Lessons from launching Enterprise-grade GenAI solutions at Coinbase
Coinbase initially expected to optimize only between cost and accuracy when adopting GenAI, but encountered additional enterprise challenges including trust and safety, model availability, latency, and a rapidly shifting LLM landscape.
Coinbase built CB-GPT, a unified multi-cloud GenAI platform with RAG, guardrails, and agentic capabilities; several dozen use cases have been built by non-ML teams, and a customer-facing conversational LLM chatbot serving all US consumers launched in June 2024.
Frequently asked questions
What did this team achieve with this AI workflow?
Coinbase built CB-GPT, a unified multi-cloud GenAI platform with RAG, guardrails, and agentic capabilities; several dozen use cases have been built by non-ML teams, and a customer-facing conversational LLM chatbot ser…
What tools did this team use?
CB-GPT, AWS Bedrock, GCP VertexAI, Azure GPT, RAG, ChatGPT, Google Gemini.
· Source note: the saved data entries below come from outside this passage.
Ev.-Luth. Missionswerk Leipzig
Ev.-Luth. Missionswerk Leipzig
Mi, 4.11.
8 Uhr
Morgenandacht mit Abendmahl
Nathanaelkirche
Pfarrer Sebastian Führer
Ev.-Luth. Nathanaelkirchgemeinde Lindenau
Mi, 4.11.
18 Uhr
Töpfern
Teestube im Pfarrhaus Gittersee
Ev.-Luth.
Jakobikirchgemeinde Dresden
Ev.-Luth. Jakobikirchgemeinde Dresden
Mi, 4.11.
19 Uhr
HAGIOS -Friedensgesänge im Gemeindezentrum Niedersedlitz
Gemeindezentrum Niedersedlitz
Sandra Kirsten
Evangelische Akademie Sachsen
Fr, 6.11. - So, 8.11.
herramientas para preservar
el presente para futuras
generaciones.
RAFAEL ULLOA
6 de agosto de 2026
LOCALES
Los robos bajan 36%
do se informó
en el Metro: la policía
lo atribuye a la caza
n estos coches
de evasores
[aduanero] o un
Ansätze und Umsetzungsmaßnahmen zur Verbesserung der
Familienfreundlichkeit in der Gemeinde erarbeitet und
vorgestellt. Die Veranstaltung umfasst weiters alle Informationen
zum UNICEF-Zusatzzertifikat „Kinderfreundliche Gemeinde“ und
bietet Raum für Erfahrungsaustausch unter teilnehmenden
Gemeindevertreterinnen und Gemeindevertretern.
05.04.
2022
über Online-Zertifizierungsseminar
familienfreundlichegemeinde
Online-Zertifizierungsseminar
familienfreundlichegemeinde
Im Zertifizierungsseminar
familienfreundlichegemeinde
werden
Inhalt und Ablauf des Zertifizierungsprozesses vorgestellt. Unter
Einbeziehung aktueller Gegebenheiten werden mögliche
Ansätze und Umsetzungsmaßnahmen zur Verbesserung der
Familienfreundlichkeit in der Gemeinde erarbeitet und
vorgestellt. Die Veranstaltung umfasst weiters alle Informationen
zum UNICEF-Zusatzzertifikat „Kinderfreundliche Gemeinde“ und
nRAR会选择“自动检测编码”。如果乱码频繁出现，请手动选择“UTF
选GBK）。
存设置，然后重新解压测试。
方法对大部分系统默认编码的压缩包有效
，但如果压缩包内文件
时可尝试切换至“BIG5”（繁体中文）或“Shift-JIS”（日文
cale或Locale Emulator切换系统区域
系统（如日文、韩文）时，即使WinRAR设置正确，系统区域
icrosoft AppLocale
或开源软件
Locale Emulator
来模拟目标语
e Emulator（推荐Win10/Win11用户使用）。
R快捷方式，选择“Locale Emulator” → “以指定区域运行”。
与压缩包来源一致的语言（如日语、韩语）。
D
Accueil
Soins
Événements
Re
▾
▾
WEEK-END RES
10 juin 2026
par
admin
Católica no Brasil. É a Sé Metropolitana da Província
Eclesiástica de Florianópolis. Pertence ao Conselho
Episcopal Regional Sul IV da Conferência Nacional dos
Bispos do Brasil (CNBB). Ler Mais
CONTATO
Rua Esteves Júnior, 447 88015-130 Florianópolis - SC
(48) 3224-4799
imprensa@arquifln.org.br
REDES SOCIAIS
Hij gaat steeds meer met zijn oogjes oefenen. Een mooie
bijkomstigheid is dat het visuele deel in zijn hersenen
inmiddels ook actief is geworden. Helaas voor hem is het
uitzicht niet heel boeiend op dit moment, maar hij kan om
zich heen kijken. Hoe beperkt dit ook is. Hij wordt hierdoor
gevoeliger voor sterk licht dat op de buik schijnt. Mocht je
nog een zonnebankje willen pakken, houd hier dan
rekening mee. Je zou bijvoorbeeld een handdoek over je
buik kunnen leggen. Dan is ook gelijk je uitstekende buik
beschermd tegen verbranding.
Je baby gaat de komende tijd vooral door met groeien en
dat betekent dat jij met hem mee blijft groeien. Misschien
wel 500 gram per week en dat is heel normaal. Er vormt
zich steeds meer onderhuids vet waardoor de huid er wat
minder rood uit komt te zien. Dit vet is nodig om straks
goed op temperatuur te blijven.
What results were reported?
use cases built by non-ML teams: several dozen use cases (source-reported, not independently verified).
How is this customer support AI workflow structured?
Customer or employee submits request → Route to appropriate LLM → RAG grounds response in enterprise data → Guardrails evaluate input and output → Agentified LLM executes complex tasks.